▶ Exercise instructions
The answer must be a single number: how many lines below contain "OTSO".

▶ Data for processing
Segment Open

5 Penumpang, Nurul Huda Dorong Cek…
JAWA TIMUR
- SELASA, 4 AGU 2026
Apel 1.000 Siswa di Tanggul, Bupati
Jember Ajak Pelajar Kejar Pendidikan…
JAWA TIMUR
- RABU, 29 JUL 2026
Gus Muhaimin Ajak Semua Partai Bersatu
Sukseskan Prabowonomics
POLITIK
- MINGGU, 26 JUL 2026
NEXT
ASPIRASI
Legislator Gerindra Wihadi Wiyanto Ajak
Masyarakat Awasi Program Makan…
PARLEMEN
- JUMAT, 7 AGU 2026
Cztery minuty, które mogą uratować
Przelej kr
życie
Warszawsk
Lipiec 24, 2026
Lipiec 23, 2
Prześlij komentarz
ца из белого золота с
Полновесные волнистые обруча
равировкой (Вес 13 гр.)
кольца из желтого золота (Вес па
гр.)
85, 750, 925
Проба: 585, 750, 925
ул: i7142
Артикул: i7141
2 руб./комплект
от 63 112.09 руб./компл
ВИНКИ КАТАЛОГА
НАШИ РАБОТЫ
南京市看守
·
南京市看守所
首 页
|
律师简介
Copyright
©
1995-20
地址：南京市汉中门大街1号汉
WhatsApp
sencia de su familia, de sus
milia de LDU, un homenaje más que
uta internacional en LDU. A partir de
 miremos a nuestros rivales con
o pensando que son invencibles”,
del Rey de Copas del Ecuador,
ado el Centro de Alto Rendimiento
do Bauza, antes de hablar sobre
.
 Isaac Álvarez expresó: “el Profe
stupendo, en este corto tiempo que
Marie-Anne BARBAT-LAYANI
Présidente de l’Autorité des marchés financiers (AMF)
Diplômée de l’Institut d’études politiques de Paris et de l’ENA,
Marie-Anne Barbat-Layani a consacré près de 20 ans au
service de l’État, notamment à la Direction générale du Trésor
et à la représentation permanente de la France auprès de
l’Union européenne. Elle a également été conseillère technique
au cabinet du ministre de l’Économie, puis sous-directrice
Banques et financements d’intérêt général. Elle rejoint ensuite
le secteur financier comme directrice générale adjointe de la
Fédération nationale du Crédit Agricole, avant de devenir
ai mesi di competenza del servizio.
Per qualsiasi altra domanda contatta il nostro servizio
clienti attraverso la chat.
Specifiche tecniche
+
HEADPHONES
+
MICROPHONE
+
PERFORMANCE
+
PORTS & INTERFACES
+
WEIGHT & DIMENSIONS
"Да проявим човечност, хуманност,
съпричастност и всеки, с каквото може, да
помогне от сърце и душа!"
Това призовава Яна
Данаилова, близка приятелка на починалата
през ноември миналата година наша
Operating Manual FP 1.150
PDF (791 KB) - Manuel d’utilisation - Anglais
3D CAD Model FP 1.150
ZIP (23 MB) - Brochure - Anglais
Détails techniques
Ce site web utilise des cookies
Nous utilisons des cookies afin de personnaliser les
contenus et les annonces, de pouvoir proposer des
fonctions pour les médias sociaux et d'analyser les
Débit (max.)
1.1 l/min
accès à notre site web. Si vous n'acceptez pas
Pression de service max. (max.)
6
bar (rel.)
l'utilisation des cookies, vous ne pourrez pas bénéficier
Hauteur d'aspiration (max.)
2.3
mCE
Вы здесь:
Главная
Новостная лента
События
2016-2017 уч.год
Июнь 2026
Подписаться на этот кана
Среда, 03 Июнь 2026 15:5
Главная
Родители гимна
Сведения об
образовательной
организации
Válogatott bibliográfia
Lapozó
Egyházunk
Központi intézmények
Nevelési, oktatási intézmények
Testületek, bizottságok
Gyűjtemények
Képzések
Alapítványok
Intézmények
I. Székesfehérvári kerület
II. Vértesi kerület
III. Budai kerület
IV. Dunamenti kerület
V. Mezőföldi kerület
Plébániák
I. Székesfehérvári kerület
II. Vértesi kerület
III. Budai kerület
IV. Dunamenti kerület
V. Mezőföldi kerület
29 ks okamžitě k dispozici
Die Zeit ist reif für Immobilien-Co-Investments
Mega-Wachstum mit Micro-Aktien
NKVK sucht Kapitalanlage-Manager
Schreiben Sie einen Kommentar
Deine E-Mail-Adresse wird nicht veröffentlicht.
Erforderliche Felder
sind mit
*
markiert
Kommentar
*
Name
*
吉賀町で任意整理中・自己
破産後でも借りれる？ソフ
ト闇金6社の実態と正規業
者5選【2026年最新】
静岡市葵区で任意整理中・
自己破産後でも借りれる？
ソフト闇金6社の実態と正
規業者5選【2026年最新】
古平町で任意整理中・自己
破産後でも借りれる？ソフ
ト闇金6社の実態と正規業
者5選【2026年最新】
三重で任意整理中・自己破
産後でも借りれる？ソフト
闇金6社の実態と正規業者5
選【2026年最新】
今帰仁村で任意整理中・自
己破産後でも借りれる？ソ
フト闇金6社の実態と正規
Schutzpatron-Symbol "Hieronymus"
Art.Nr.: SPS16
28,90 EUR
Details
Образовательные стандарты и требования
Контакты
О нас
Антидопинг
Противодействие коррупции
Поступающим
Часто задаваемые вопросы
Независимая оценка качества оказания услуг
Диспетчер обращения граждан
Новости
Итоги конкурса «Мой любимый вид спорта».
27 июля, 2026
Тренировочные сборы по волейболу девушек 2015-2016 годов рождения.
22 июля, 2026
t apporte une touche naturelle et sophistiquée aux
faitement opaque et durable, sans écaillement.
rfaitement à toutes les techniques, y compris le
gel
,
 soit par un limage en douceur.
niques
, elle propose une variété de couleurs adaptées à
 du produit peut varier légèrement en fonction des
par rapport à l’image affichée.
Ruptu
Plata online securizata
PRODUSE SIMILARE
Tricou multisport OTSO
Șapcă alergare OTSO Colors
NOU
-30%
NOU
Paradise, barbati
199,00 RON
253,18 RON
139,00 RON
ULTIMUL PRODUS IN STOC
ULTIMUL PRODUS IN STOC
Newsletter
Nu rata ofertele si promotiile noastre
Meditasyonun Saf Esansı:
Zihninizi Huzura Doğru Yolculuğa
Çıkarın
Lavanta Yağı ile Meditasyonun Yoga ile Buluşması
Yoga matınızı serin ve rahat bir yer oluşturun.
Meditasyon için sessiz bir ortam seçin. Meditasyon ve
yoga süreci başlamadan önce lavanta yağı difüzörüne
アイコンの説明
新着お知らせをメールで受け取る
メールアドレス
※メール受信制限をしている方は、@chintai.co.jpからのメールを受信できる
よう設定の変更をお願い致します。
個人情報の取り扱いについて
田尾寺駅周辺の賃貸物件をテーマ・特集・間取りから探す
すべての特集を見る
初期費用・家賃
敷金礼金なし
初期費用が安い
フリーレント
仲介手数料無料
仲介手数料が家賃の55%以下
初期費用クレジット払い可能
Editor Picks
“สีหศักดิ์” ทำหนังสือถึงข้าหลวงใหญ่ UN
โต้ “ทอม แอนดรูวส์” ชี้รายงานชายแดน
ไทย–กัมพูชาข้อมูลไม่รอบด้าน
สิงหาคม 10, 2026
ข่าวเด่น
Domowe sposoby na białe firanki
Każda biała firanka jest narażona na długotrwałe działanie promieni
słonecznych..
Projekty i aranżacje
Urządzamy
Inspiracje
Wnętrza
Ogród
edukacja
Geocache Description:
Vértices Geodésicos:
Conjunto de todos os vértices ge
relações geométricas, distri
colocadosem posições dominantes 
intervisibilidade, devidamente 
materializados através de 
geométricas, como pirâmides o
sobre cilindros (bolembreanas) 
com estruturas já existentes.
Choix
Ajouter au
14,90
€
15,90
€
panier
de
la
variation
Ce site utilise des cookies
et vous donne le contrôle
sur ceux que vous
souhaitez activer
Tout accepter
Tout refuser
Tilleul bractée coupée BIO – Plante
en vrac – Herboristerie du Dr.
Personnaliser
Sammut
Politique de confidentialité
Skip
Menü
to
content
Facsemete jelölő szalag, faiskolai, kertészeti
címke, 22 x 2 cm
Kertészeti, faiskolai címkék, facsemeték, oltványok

Segment Closed

▶ Your response
2